Two former employees of the antivirus protection company Kaspersky Lab have accused the company of tampering with software products by adding fake malware signatures intended to make them appear as malicious on customers computers. Allegations made from the two were made public in a report by Reuters published Friday morning, yet the firm has begun to strongly deny all claims made by the alleged ex-employees.
According the report, the “junk” files were tailored to have the same signature as legitimate files, based on the fingerprinting mechanism of competitors products. Former employees claim the antivirus agency assigned employees to reverse-engineer competitors’ software to seek out how they identified malware and would then tailor samples that would match the signatures of the common yet harmless files.
Reuters does not include specifics on what alleged faked signatures did, such as targeting specific files for identification purposes as false positives.
In the past, incidents reported by Microsoft, Symantec, and others, brought light towards attacks by outside parties aimed at creating false positives by submitting junk files as malicious, yet none had publicly suspected Kaspersky of creating and distributing them. Microsoft’s Dennis Batchelder and Hony Jia reported on these exact type of attacks in a presentation (PDF) at the Virus Bulletin conference back in October 2013. In some cases, antivirus vendors would share them between each other, while others were submitted anonymously over the Tor network.
Liam O’Murchu, a reverse engineer and security researcher at Symantec security firm publicly acknowledged similar attacks on Symantec’s products in a post on Twitter, writing: “We had investigated these attacks but could not find out who was behind them.
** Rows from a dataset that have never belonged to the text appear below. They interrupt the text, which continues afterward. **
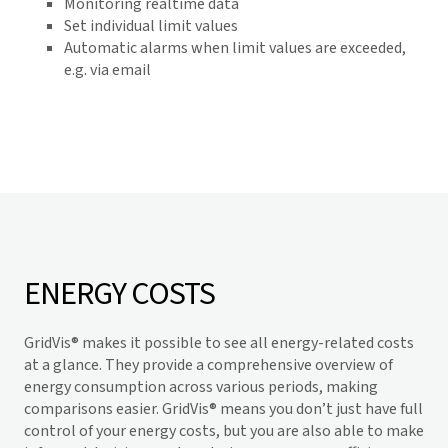
Monitoring realtime data
Set individual limit values
Automatic alarms when limit values are exceeded,
e.g. via email
ENERGY COSTS
GridVis
® makes it possible to see all energy-related costs
at a glance. They provide a comprehensive overview of
energy consumption across various periods, making
comparisons easier.
GridVis
® means you don’t just have full
control of your energy costs, but you are also able to make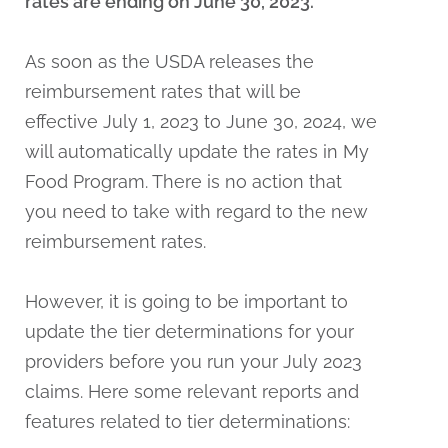
rates are ending on June 30, 2023.
As soon as the USDA releases the
reimbursement rates that will be
effective July 1, 2023 to June 30, 2024, we
will automatically update the rates in My
Food Program. There is no action that
you need to take with regard to the new
reimbursement rates.
However, it is going to be important to
update the tier determinations for your
providers before you run your July 2023
claims. Here some relevant reports and
features related to tier determinations:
We had some suspects, Kaspersky was not one of them.”
According to the duo, Kaspersky Lab employees have been spreading fake malware around the Internet for the past decade as part of a campaign to undermine competitors’ software protection tools, according to the report, while some orders would come from the co-founder Eugene Kaspersky himself. One of the employees told reporters that Kaspersky felt other malware protection tools were closely copying Kaspersky Lab’s software, where “Eugene considered this stealing.” Researchers at the agency were assigned months at a time to reverse engineer competitors’ software to determine how to trick them into falsely identifying safe files as potentially dangerous malware.
If the allegations hold true, this would not be the first time Kaspersky has been caught using fake malware files to trick others. In 2010, a Lab analyst Mangus Kalkhul announced that the company had, as an experiment, created 10 harmless files and submitted them to antivirus engines such as Virustotal-which aggregates and sells malware information-where they were marked malicious by many of the commercial engines. Files were uploaded to the engine to check if competitors were improperly copying Kasperksky’s research work. Within some week and a half, Kalkhul reported that some 14 companies had also come to label the files as malicious.
“In some cases the false detection was probably the result of aggressive heuristics,” Kalkhul wrote in a detailed blog post about the experiment, “but multi-scanning obviously influenced some of the results. We handed out all the samples used to the journalists so they could test it for themselves. We were aware this might be a risky step: since our presentation also covered the question of intellectual property, there was a risk that journalists might focus on who copies from whom, rather than on the main issue (multi-scanning being the symptom, not the root cause) But at the end of the day, it’s the journalists who have it in their power to order better tests, so we had to start somewhere.”